The Xiaomi Mi 5 has a back that’s very similar to the Note 7, in that it’s all glass and features a cool curve (that feels great in the hand) on both edges. The phone also comes packed with the same Snapdragon 820 processor as the US, China and Hong Kong variant of the Note 7, and even has similar hardware buttons. In all, the Mi 5 very closely resembles the feel of using a Samsung phone. The catch is the screen on the Mi 5 is only 5.1-inch, and Note users are generally into larger screens. But if you’re ok with smaller screen, the Mi 5 is a great phone (I reviewed it here). And it too costs less than half of the Note 7.

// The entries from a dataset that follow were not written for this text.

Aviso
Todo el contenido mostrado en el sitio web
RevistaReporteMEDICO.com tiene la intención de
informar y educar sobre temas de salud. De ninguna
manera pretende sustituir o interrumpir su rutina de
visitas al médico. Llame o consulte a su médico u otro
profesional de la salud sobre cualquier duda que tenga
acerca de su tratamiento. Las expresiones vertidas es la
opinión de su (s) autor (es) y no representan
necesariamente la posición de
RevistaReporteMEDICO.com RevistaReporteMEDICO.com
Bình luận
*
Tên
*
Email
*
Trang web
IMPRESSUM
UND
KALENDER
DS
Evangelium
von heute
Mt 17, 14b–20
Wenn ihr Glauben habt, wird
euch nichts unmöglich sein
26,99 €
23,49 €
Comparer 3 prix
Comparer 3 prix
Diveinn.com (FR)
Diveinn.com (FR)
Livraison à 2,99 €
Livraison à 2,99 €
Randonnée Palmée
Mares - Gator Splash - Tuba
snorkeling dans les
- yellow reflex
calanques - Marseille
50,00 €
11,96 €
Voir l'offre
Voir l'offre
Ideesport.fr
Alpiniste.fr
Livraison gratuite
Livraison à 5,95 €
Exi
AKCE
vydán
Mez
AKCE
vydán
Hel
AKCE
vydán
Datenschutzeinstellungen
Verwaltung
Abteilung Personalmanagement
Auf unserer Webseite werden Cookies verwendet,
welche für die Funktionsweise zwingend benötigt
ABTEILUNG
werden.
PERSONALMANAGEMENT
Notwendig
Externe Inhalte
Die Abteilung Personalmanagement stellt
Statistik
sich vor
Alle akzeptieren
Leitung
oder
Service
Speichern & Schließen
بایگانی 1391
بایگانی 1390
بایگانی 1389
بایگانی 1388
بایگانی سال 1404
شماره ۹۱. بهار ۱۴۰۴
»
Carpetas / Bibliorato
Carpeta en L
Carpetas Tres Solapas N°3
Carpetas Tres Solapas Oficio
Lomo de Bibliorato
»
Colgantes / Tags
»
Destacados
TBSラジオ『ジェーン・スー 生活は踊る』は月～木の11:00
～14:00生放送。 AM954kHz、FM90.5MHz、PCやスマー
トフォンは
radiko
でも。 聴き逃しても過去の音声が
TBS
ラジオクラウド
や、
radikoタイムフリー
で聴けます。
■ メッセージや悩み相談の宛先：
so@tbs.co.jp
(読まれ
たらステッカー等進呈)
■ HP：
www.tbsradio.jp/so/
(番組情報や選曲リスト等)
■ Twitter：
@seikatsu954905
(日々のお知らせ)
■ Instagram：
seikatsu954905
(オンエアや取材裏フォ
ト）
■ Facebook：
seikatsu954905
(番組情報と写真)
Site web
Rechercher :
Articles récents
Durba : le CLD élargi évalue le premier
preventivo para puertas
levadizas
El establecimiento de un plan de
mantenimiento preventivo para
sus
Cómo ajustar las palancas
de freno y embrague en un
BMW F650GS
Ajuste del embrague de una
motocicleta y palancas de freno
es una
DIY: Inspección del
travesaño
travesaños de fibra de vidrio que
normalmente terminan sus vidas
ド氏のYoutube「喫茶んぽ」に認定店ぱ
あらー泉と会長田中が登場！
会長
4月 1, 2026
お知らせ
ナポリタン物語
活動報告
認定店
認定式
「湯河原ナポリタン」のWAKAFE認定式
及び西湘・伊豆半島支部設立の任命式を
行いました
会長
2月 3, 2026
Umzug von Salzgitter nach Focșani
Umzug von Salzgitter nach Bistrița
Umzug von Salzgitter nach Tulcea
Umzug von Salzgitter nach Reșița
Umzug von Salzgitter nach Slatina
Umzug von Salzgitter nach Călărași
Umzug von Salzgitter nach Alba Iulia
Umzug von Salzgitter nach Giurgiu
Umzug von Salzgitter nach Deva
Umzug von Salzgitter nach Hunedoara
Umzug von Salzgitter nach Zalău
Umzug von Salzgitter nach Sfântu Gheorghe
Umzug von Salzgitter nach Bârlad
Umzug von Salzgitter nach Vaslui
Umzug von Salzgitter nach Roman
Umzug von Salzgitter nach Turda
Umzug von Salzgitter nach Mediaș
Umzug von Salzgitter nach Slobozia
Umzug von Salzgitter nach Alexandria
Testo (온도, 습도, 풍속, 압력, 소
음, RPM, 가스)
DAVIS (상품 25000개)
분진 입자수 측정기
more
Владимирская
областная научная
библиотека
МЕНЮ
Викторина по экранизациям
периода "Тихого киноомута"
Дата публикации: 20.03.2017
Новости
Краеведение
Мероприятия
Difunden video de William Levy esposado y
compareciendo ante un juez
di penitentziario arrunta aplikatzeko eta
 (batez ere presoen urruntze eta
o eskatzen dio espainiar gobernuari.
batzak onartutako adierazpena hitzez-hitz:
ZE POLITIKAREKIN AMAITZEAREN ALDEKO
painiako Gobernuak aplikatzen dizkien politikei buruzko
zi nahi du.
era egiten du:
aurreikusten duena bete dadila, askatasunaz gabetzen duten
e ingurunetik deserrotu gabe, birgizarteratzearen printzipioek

If you want more camera tricks …
The Huawei P9 Plus is another strong Chinese phone that ticks most of the boxes. The EMUI Android skin takes a bit of getting used to, and its battery management is so strong that you have to make a few tweaks to ensure you get timely notifications, but the P9 Plus feels premium, and it has a very fun dual-camera setup that allows for a lot of photography tricks like light graffiti or those long-exposure light trail shots.
Shot with the Huawei P9 Plus.
Also shot with the P9 Plus.
These shots, in particular the second one, are simply not possible on most smartphone cameras, including the Note 7. And even if you’re using the camera straight, the P9 Plus’ shooters hold its own against the Note 7 (but Samsung’s camera is better by a bit).
Now Samsung fans might claim that the “downgrade” from the Note 7′s quad HD display to the P9 Plus’s 1080p is not acceptable, but the reality is, the human eye can’t see the difference between 1080p and quad HD on a display that’s not even 6-inches big. You might see a slight difference in quality if you’re watching HDR video content, but otherwise, for 99% of smartphone use — going on Instagram, Facebook, sending emails, surfing the web, etc — there is no difference between a 1080p and quad HD display. The latter is unnecessary tech pushed by phone companies stuck in a pissing contest.
The P9 Plus’ screen next to the Note 7′s screen. Though the Samsung panel has a higher resolution, the human eye won’t be able to notice the difference.
If you want more info on this phone, I have a review of it here.
If, at the end of the day, you just want to switch to something safe and easy, like the iPhone 7 Plus or Google Pixel XL, you’ll end up with good phones (if you can accept those hideous bezels tho…), but I just want consumers to know there are more options out there. Mainstream news outlets are always going to default to the “iPhone or Samsung” mentality, because it’s the two most obvious choices, and most of the writers probably only have one phone on them anyway. I have all the above phones on me. I have used them all. And I’m telling you, they all offer equal experiences to the Note 7 mostly, and better experiences in some ways.